Faculty and staff are carefully selected, giving students a specially designed curriculum. Students attend workshops, classes and a variety of stimulating extra-curricular activities in the areas of arts, humanities, mathematics, science and technology.

“Students attending GHA are just a short year away from entering college, and their experience on the campus of Fairmont State University changes their ideas about living on campus from dreams to reality. While living in a community of scholars, the 200 rising seniors from all over our state experience relationships with outstanding, excited faculty and, possibly for the first time, learn and study with students who are much like themselves,” said Sherry Keffer, Director of Governor’s Schools.

“We are so fortunate to have the support of our government leaders, allowing us to give students a truly transformative experience that revitalizes them intellectually and academically while raising their social consciousness and responsibility.”

2015 faculty and course topics are as follows:

  • Toneta Akers-Toler of Beckley, “Beyond Words = Best” and “Your Best Adventure: Understanding your Body . . . Energy, Space, and Time”;
  • Adam Booth of Shepherdstown, “Green Hills of Wonder”;
  • Christopher Edwards of Charleston, “Protecting the Sustainable Life through the Law and Trail Advocacy” and “The U.S. Supreme Court of Appeals: Making Life Sustainable since 1790”;
  • Cody Hood of Morgantown, “You Can’t Make This Stuff Up” and “Breaking the Mold: Discovering Ways to Be Who I Want to Be”;
  • Karen Gergely of Shepherdstown, “By Your Powers Combined!” and “Perfect Strangers”;
  • Rebecca Giorcelli of Fairmont, “There’s an App for That! An App-Driven Approach to Learning Computer Programming Logic” and “Smart Homes, Smart Cars and Computer Interfaces for Reading Minds”;
  • Matthew Hokom of Fairmont, “The Examined Life: Philosophy, Virtue and Happiness” and “The Personal Essay and the Search for Meaning”;
  • Dan Hollis of Huntington, “Bill of Rights” and “First Amendment: Congress Shall Make No Law”;
  • James Mathews of Fairmont, “Writing the Unreal: Fantasy, Magical Realism and Creative Writing” and “Understanding the Art of the Motion Picture”;
  • John Shirley of Berkeley Springs, “The Theatre of Knowledge” and “Acting Shakespeare: Text-based Approaches to Creating Character”;
  • Doug Squire of Morgantown, “The Art of Problem Solving: Set Theory, Combinatorics and Games ” and “Math Logic: What Does Math Have to Do with Philosophy, Politics & Debate”;
  • Kelly St.
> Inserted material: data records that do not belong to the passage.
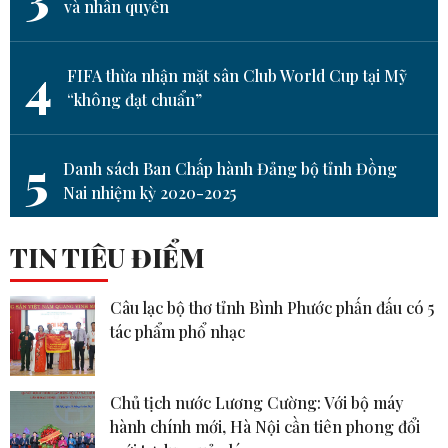
và nhân quyền
4
FIFA thừa nhận mặt sân Club World Cup tại Mỹ
“không đạt chuẩn”
5
Danh sách Ban Chấp hành Đảng bộ tỉnh Đồng
Nai nhiệm kỳ 2020-2025
TIN TIÊU ĐIỂM
Câu lạc bộ thơ tỉnh Bình Phước phấn đấu có 5
tác phẩm phổ nhạc
Chủ tịch nước Lương Cường: Với bộ máy
hành chính mới, Hà Nội cần tiên phong đổi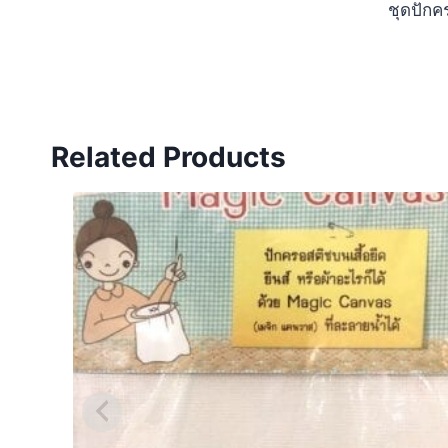
ชุดปักค
Related Products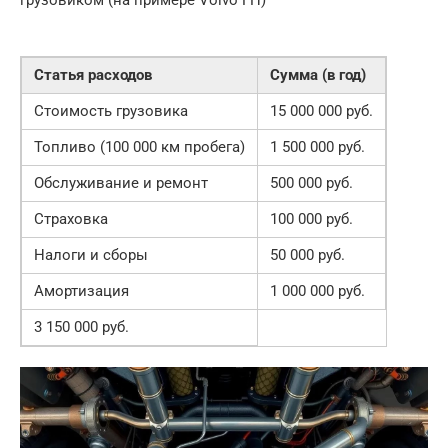
грузовиком (на примере Volvo FH)
Статья расходов
Сумма (в год)
Стоимость грузовика
15 000 000 руб.
Топливо (100 000 км пробега)
1 500 000 руб.
Обслуживание и ремонт
500 000 руб.
Страховка
100 000 руб.
Налоги и сборы
50 000 руб.
Амортизация
1 000 000 руб.
3 150 000 руб.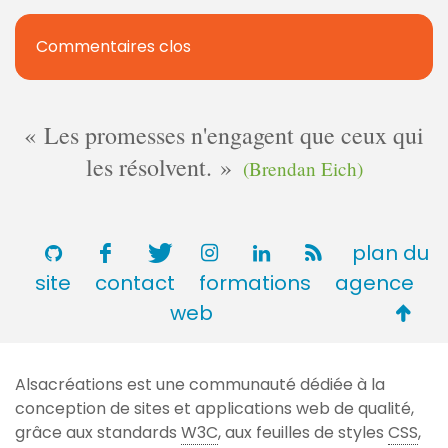
Commentaires clos
Les promesses n'engagent que ceux qui
les résolvent.
(Brendan Eich)
plan du
site
contact
formations
agence
Retou
web
en
haut
Alsacréations est une communauté dédiée à la
de
conception de sites et applications web de qualité,
page
grâce aux standards
W3C
, aux feuilles de styles
CSS
,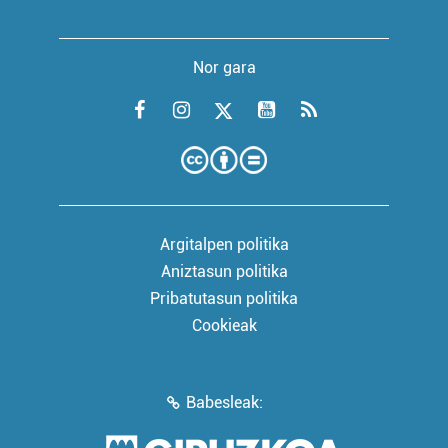
Nor gara
Argitalpen politika
Aniztasun politika
Pribatutasun politika
Cookieak
Babesleak: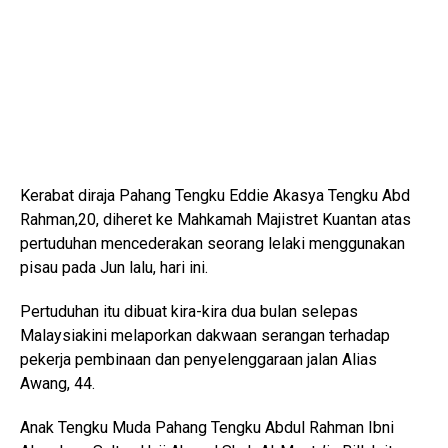
Kerabat diraja Pahang Tengku Eddie Akasya Tengku Abd
Rahman,20, diheret ke Mahkamah Majistret Kuantan atas
pertuduhan mencederakan seorang lelaki menggunakan
pisau pada Jun lalu, hari ini.
Pertuduhan itu dibuat kira-kira dua bulan selepas
Malaysiakini melaporkan dakwaan serangan terhadap
pekerja pembinaan dan penyelenggaraan jalan Alias
Awang, 44.
Anak Tengku Muda Pahang Tengku Abdul Rahman Ibni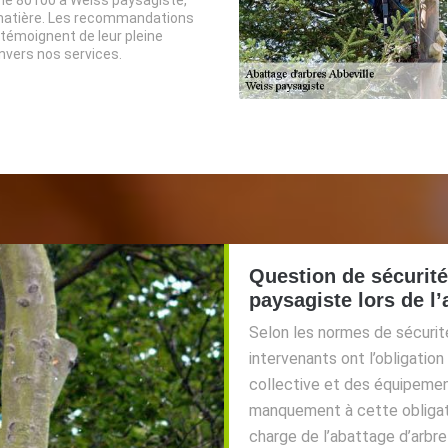
 matière. Les recommandations
 témoignent de leur pleine
nvers nos services.
Question de sécurité
paysagiste lors de l’
Selon les normes de sécurité
intervenants ont l’obligati
collective et des équipement
manquement à cette obligatio
charge de l’abattage d’arbre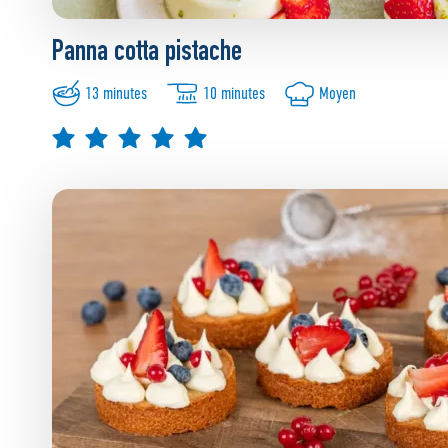
Panna cotta pistache
13 minutes
10 minutes
Moyen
Pierre of Cleveland, “Building a Sustainable Life: Music and Social Justice” and “Make Some Noise: Popular Music and Political Advocacy”;
  • Sarah Tomasweski of Sunnyside, N.Y., “Bon Appetit” and “13 Sustainable Things”;
  • Maria Miller of Fairmont, “Science Sustains Us; What Sustains Us” and “It All Started with a Big Bang”;
  • Michael Vannatta of Morgantown, “The Story of DNA: How DNA Has Progressed & Sustained Science” and “From Quantum Mechanics to Quantum Dots: The Study of the Small”;
  • Nick Wilbur of Fairmont, “Medicine, Environment and Movies: The Biology of Sustaining Life” and “Sustaining Life with YouTube: Biology is Stainability through Tech”;
  • Sam Yates of Washington, D.C., “The Trouble with Normal(cy): Intro to Disability and Pop Culture” and “Sustaining America: Cultural Dreamscapes in the United States”;
  • Tyler Crain of Monessen as Videographer.

In 1984, Gov. John D. Rockefeller started West Virginia’s first Governor’s School, the West Virginia Governor’s Honors Academy. GHA is a project born of a partnership among education, business leaders and state government. It is designed to stimulate and support excellence in education through a three-week residential summer program, which is provided without cost to 200 of the state’s top achieving rising high school seniors.

The mission of the academy is to operate an academically rich environment designed for high ability/high achieving students in an institution of higher education, challenging them to grow intellectually, creatively and socially in a culturally diverse atmosphere.